Andy Robert  

 “…like others before me I have the gift of sight, but the truth changes color depending on the light. And tomorrow can be clearer then yesterday. 
Memory is the selection of images –some illusive, others imprinted indelibly on the brain. Each image is like a thread, each thread woven together to make a tapestry of intricate texture. And the tapestry tells a story, and the story is our past.” –Eve’s Bayou (1997)

I view a world of mass communication yet increased voicelessness; and see art as a viable tool, a mode and form of criticism and critical reflection. Invested in arts’ critical capacity, I work from and respond to numerous sources –seeking to represent fleeting moments, uncovering of ephemeral, hidden, voices in “peoples” history; making apparent invisible laws, social morals and oppressive boundaries. My subjects fluctuate between a local, current, and historic worldview that address myth, historic truths, and political content found, archived; and in the world. And through collage&assemblage;, and performative installations I address structure and process as a form of gaming that frame and mediate our engagement with art and the world. I navigate “information” –roaming through archives, the Internet, Google, encyclopedias, and libraries alongside the ephemeral and unseen, of rumor. I work with news: newspapers, books and I travel. Thus, I acknowledge the body as a point, not alone or at center but social, of many points orbiting, pushing and pulling; conversing and relaying. And seek to question our boundaries, our space/time and our humanity as either a common, mutable and/or a fabrication.

Working at the intersection of performance, sculpture: collage&assemblage; and installation, I address fragment as a state, the result of collision –colonial, migration and otherwise. Thus, I utilize a form, which draws from the 70’s assemblage tradition, like language, that is creolized and pigeoned.

Conceptually, I’m interested in structure, chance, and notions of gaming particularly for its ability to influence, alter, and frame perceptions –ways of viewing, experiencing and engaging with art and the world. Working in an assemblage tradition and with archives its’ interesting what happens to things when they come in to proximity and/or collide.

The summer of 2010, with support from CalArts, I got the opportunity to travel and spend 3 months in Rwanda.
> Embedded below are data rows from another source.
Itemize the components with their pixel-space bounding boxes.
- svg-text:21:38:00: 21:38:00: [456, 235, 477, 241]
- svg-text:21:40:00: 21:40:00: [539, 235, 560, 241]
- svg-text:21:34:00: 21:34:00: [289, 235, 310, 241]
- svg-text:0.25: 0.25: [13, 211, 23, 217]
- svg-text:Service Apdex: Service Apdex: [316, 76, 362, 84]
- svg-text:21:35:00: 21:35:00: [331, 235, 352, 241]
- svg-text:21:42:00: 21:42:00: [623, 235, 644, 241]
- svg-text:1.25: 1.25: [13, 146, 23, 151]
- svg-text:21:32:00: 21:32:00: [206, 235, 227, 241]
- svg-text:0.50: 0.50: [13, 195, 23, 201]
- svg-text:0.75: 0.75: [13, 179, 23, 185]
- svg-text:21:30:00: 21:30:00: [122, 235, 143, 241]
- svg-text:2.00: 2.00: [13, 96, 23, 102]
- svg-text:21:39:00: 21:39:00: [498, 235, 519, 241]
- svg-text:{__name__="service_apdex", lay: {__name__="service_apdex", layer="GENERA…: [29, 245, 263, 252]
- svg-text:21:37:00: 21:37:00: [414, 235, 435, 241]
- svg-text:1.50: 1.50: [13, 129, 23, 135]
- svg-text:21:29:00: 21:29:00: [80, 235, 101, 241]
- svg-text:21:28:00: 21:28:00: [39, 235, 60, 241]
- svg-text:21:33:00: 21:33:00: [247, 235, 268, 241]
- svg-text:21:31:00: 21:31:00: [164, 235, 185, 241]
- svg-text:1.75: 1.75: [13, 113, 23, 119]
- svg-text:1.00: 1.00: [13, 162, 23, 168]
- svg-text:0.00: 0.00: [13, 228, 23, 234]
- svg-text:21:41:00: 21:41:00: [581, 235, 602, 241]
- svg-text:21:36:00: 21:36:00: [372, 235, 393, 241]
There I was able to witness the peaceful re-election of President Paul Kagame, and his sworn-in ceremony at Amahoro stadium. Among many other delightful and immersive experiences it was through seminars on genocide, human rights and development I’d encounter the chilling memorial site Murambi. The Murambi Memorial Site is a site where more then 45,000 victims were killed during the 1994 Rwandan Genocide. Situated in the zone of Turquoise –its where French soldiers had their headquarters, launching a “humanitarian” mission Operation Turquoise, to play and construct volleyball courts on top of mass graves containing the bodies of genocide victims. Now its a site which displays 850 preserved bodies as victims of genocide, memorial to this international tragedy.

For my Thesis show: I Witness Murambi, I created an installation which sought to reconstruct and reassemble representations of these volleyball “courts” alongside this false notion –illusion and (mis)representation of peace keeping. Thus, bringing these politics to a public institutionalized space and investigating what happens when the politics of one space and place collide with another.
And against an adjacent wall a desk-like podium acts as pedestal –a sculpture on its own, which too, carries ornaments –travelers keepsakes, souvenirs of spotted turkeys from Rwanda –one shattered, alongside articles and essays collected during seminars, classes while traveling; titled: Human Rights as Development; The Right to Development; Development as a Human Right: Reality and Rhetoric; etc.

Untitled (Eyes), likewise shares similar themes and concerns surrounding the politics of humanity; and is concerned with human rights, the global and historic representation and misrepresentation of the human condition and agony, prisons, war and torture. Untitled (Eyes) is a two channel video installation, which documents a trashcan being filled with water. Created 2-3 years ago, right after the election of President Barack Obama and while in graduate school at CalArts, Untitled (Eyes) was inspired and created in response to media talks on water-boarding, torture, interrogation tactics and human rights violations. Talks surrounding a newly elected Obama and whether he’d protect the Bush Administration, the United States and its secrets.